**Data for review**.
· · · · · · ·

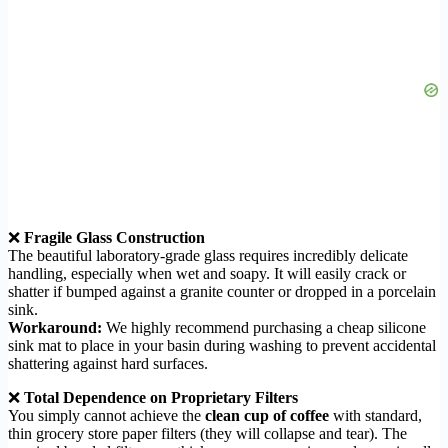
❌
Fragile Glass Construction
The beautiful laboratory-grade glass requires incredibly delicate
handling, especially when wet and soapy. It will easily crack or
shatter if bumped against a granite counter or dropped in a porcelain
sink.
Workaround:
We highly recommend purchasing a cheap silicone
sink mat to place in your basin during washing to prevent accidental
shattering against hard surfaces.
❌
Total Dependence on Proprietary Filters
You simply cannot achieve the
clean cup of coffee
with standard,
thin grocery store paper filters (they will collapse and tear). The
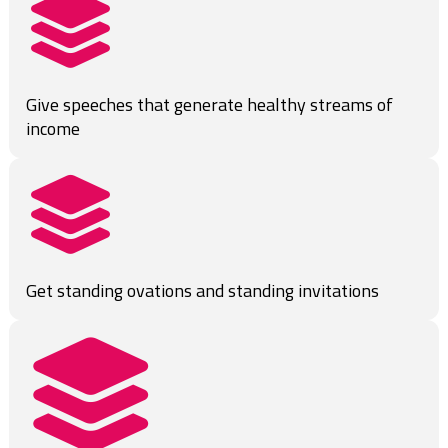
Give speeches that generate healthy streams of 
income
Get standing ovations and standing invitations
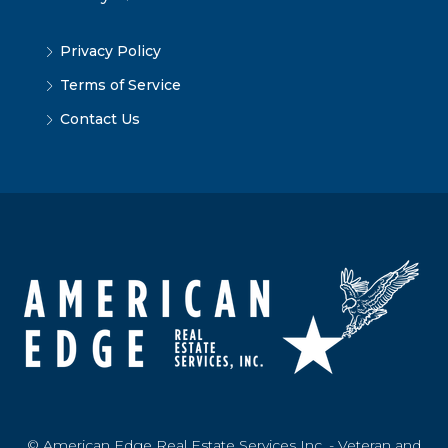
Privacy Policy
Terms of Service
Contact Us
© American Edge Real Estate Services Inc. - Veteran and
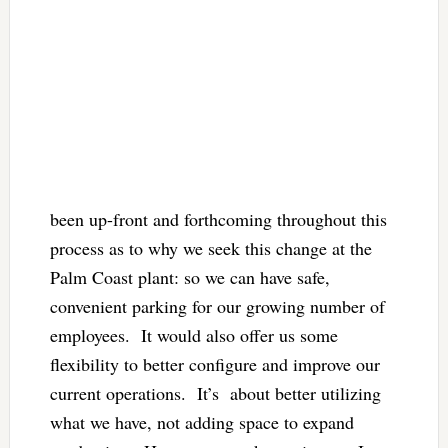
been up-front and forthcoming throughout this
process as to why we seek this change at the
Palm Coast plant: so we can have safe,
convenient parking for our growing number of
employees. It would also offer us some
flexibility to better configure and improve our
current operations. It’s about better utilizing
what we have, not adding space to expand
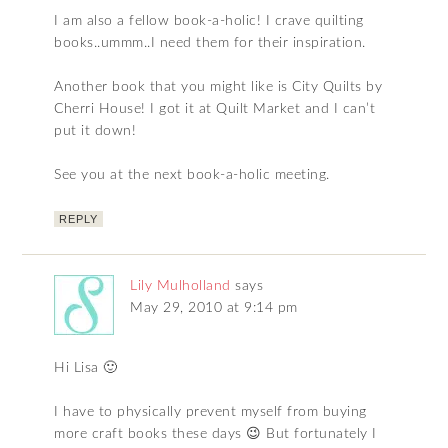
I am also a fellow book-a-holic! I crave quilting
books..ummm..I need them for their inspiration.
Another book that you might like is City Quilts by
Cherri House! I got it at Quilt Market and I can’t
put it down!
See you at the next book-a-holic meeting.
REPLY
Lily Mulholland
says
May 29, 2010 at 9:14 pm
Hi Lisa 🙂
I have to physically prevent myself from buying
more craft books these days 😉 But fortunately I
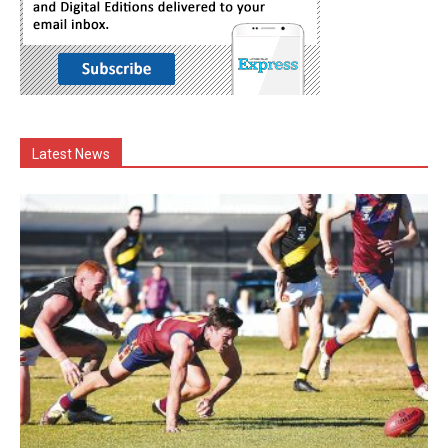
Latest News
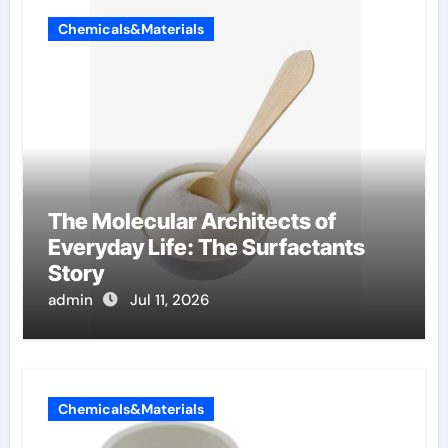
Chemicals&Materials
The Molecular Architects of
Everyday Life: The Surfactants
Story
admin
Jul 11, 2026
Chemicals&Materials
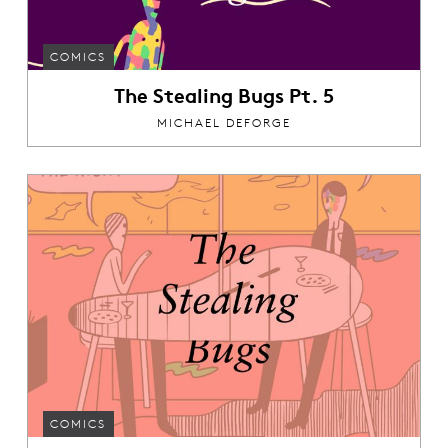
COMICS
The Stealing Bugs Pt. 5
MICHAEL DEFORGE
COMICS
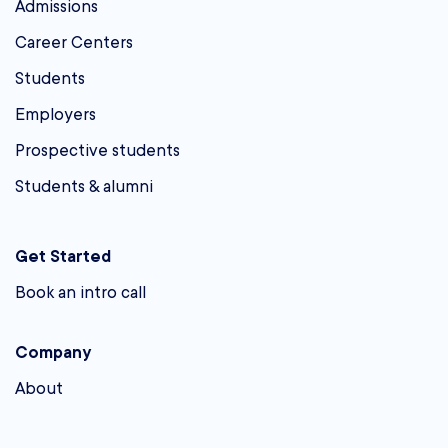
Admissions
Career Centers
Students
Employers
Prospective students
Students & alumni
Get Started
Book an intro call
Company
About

· · · · · · ·

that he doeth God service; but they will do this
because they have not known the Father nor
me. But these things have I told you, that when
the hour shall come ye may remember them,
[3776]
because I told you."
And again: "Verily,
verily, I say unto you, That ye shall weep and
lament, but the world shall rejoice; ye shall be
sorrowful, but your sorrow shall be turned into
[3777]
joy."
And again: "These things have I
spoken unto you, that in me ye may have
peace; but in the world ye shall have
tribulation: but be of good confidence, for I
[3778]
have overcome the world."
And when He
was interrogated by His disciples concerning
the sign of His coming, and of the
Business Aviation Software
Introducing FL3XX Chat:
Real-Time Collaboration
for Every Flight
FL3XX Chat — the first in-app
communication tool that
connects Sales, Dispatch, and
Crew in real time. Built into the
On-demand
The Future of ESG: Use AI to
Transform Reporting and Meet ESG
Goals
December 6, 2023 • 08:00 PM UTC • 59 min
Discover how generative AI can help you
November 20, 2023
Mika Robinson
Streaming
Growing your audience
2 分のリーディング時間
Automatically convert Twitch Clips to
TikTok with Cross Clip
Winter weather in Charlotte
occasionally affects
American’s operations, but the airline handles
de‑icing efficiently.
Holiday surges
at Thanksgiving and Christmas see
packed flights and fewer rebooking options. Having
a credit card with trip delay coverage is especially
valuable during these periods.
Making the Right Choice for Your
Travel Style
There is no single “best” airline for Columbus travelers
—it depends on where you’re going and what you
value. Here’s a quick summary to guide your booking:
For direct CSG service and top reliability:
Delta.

· · · · · · ·

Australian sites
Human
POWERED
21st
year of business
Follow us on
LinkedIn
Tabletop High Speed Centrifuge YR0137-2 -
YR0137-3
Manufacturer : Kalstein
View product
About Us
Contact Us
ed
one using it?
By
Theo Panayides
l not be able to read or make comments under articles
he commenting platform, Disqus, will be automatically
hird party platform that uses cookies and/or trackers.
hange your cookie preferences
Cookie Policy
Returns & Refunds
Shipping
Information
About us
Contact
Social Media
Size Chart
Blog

· · · · · · ·

Which lines above hold the word "holic"? Copy each of them.

I am also a fellow book-a-holic! I crave quilting
See you at the next book-a-holic meeting.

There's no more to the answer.